# Christmas rocks-December 16th



## Chezl (Mar 12, 2012)

:sm02: 
These are not my rocks and all pictures were sourced from Pinterest.
You can also find instructions there on how to paint your own rocks.
Give it a try, it is easy and fun and you can paint them for any occasion,
not just for Christmas.


----------



## Roe (Feb 10, 2011)

I love them all and want...that is til I saw the Grinch. I want the Grinch ????


----------



## Chezl (Mar 12, 2012)

Roe said:


> I love them all and want...that is til I saw the Grinch. I want the Grinch ????


Why don't you try to paint him yourself? You can transfer the outline of his picture on a rock and then paint it. Like a colouring book.


----------



## Naneast (Jun 12, 2011)

Fantastic job. :sm24:


----------



## run4fittness (May 22, 2011)

More good ones! Wish I had the paint to make a couple of rock presents for DH! :sm02:


----------



## momannette (Nov 12, 2011)

Wish I could draw!


----------



## Justme (May 11, 2011)

I love the bird on the right hand side just singing his little heart out. Thanks for sharing. What are you doing with them all?


----------



## spins2knit (Jul 29, 2013)

I'm collecting ideas for my summertime venture into rock painting. These are wonderful.


----------



## Chezl (Mar 12, 2012)

spins2knit said:


> I'm collecting ideas for my summertime venture into rock painting. These are wonderful.

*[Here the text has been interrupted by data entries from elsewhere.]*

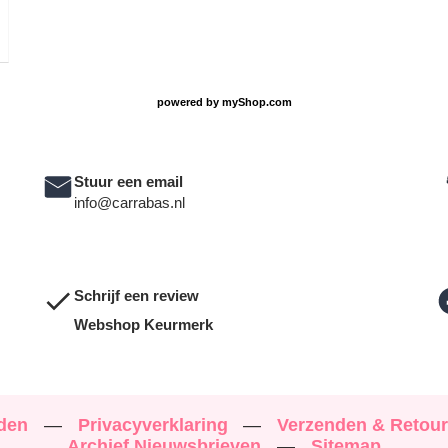
O
powered by
myShop.com
Stuur een email
info@carrabas.nl
Schrijf een review
Webshop Keurmerk
rden
—
Privacyverklaring
—
Verzenden & Retou
Archief Nieuwsbrieven
—
Sitemap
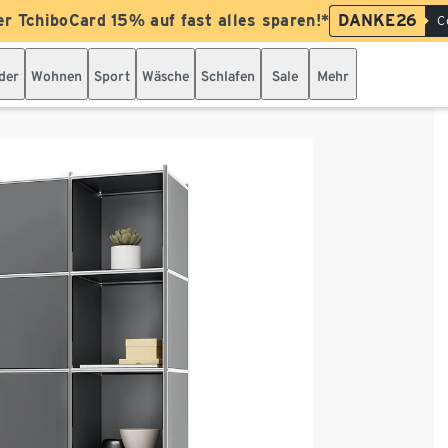
er TchiboCard 15% auf fast alles sparen!*
DANKE26
C
der
Wohnen
Sport
Wäsche
Schlafen
Sale
Mehr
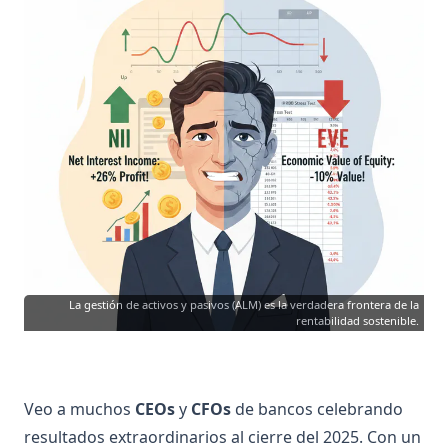
La gestión de activos y pasivos (ALM) es la verdadera frontera de la
rentabilidad sostenible.
Veo a muchos
CEOs
y
CFOs
de bancos celebrando
resultados extraordinarios al cierre del 2025. Con un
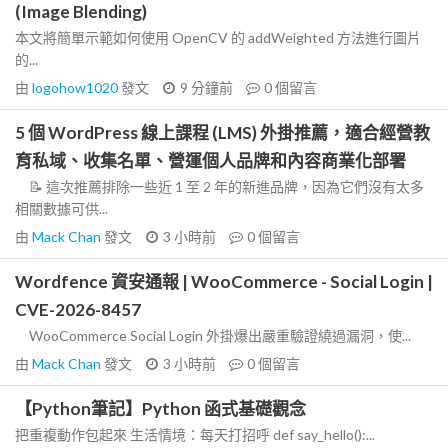
(Image Blending)
本文將簡單示範如何使用 OpenCV 的 addWeighted 方法進行圖片
的...
由
logohow1020
發文
9 分鐘前
0
個留言
5 個 WordPress 線上課程 (LMS) 外掛推薦，適合經營教
育私域、收集名單、營運個人品牌和內容商業化部署
📝 這次推薦排除一些近 1 至 2 年的新進品牌，因為它們沒有太多
相關數據可供...
由
Mack Chan
發文
3 小時前
0
個留言
Wordfence 資安通報 | WooCommerce - Social Login |
CVE-2026-8457
WooCommerce Social Login 外掛爆出嚴重驗證繞過漏洞，使...
由
Mack Chan
發文
3 小時前
0
個留言
【Python筆記】Python 函式基礎觀念
把重複動作包起來 生活情境：每天打招呼 def say_hello():...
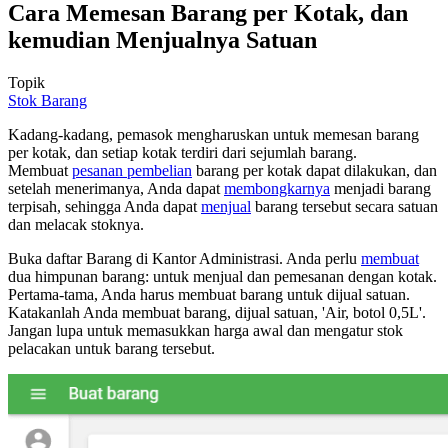
Cara Memesan Barang per Kotak, dan
kemudian Menjualnya Satuan
Topik
Stok Barang
Kadang-kadang, pemasok mengharuskan untuk memesan barang
per kotak, dan setiap kotak terdiri dari sejumlah barang.
Membuat
pesanan pembelian
barang per kotak dapat dilakukan, dan
setelah menerimanya, Anda dapat
membongkarnya
menjadi barang
terpisah, sehingga Anda dapat
menjual
barang tersebut secara satuan
dan melacak stoknya.
Buka daftar Barang di Kantor Administrasi. Anda perlu
membuat
dua himpunan barang: untuk menjual dan pemesanan dengan kotak.
Pertama-tama, Anda harus membuat barang untuk dijual satuan.
Katakanlah Anda membuat barang, dijual satuan, 'Air, botol 0,5L'.
Jangan lupa untuk memasukkan harga awal dan mengatur stok
pelacakan untuk barang tersebut.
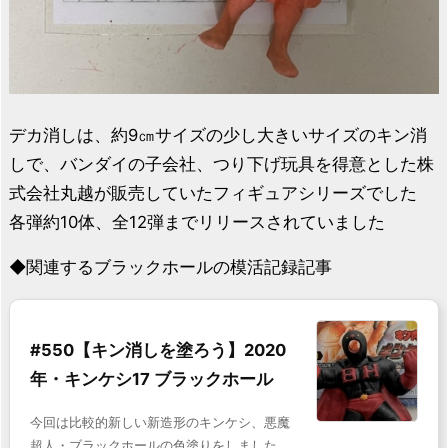
デカ消しは、約9㎝サイズの少し大きいサイズのキン消
しで、バンダイの子会社、つり下げ玩具を得意とした株
式会社丸越が販売していたフィギュアシリーズでした
各弾約10体、全12弾までリリースされていました
◆関連するブラックホールの模活記録記事
#550【キン消しを塗ろう】2020
年・キンケシ17 ブラックホール
今回は比較的新しい新造形のキンケシ、悪魔
超人・ブラックホールの色塗りをしました。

I think you will love this page, 100 Best Painted Rocks.
Just scroll down the page to see all 100 ideas and there are instructions too and at the very bottom, I noticed there were some Amazon deals for rock painting supplies.


----------



## st1tch (Dec 13, 2011)

I can do just about anything with fabric and yarn, needles and thread but sadly art is something I have never ever been able to master ????.


----------



## Becca (Jan 26, 2011)

The Grinch is perfect. And I know where it should be sent.


----------



## jdwilhelm (Dec 6, 2011)

Fantastic!


----------



## Dottie Kon (Mar 29, 2012)

run4fittness said:


> More good ones! Wish I had the paint to make a couple of rock presents for DH! :sm02:


Paint them black and put them in his stocking! Coal!


----------



## Nanamel14 (Aug 4, 2016)

Love them


----------



## Helma (Oct 6, 2012)

Another great sampling of painted rocks .


----------